Make trade security a global priority. If we are going to make securing our borders and fostering international trade a priority, then we need the ability to fix problems as they arise—not wait for solutions to work their way through the annual budget process. Provide authority; then, enforce accountability—that is the formula for rapidly addressing this problem.

Set critical infrastructure protection priorities. I am more concerned with anticipating and preventing cascading systemic collapse than in defending the more than 100,000 facilities considered by some to be critical infrastructure.
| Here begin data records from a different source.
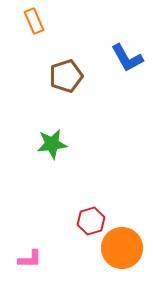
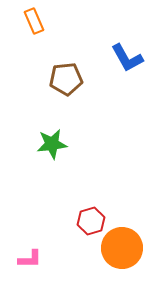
brown pentagon: moved 3 px down; rotated 12 degrees clockwise
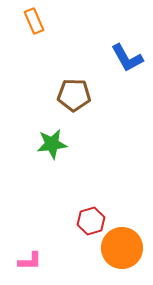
brown pentagon: moved 8 px right, 16 px down; rotated 8 degrees clockwise
pink L-shape: moved 2 px down
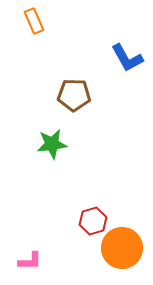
red hexagon: moved 2 px right
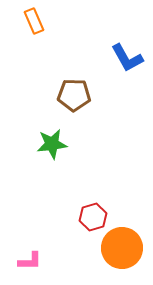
red hexagon: moved 4 px up
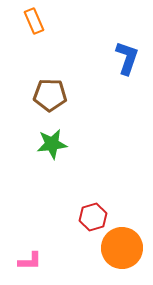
blue L-shape: rotated 132 degrees counterclockwise
brown pentagon: moved 24 px left
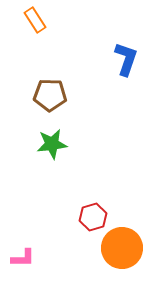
orange rectangle: moved 1 px right, 1 px up; rotated 10 degrees counterclockwise
blue L-shape: moved 1 px left, 1 px down
pink L-shape: moved 7 px left, 3 px up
Evaluate facilities against the threat and the potential impact if they fail—not just as independent, stand-alone targets. Setting priorities requires evaluation of the interaction of critical infrastructure, and this demands detailed simulations and exercises. Improve the public health system. Biological agents pose our most serious threat and includes small- and large-scale attacks on civilians and the food supply.

Research and development of new vaccines, antibiotics and antiviral drugs; new capabilities in forensic biology; expanded stockpiles and distribution mechanisms; and interoperable information systems capable of providing early notification all are critical to a comprehensive biodefense program. However, no single element in this program is more important than a longterm commitment to improve America’s public health infrastructure.

Too often, the term “first responders” is used to mean firefighters, police officers and emergency medical technicians. In facing the potential of continued threats from biological agents, our public health officials are the first responders, and they must receive appropriate funding.

Remove government obstacles to partnering. The majority of America’s critical infrastructure is privately owned and operated, making private-public partnerships essential. Full disclosure of problems and sharing of potential solutions is a show-stopper for many industry leaders. They simply cannot allow their investments to be targeted by terrorists or endangered by lawsuits.

Fund, train, equip and direct the National Guard. Time is the greatest constraint on soldiers who already are stretched thin preparing for and executing missions in support of U.S. military strategy. I doubt if it is strategically sound to continue to ask the same soldiers to respond to an increasingly broad range of duties, even as we predicate our military planning on their availability.

We may be asking too much. Let’s not abuse their patriotism. We must give the National Guard a more focused mission and then ensure that it is properly organized, trained and equipped for that mission.

Promote information-sharing. I am convinced that the single greatest need is education—and more specifically, executive education for leaders in both the private and public sectors. Too often I see well-meaning senior staff unable to properly frame a key question, much less organize an effective response across jurisdictional boundaries. Leaders do not know each other, their own authority or what lessons others have already learned. They don’t know what they don’t know.

In conclusion, the danger to the nation is real, and America is still not moving fast enough to meet it. All of us want what is best for America. But we do not have much time. We must get it right—or close to right—very soon.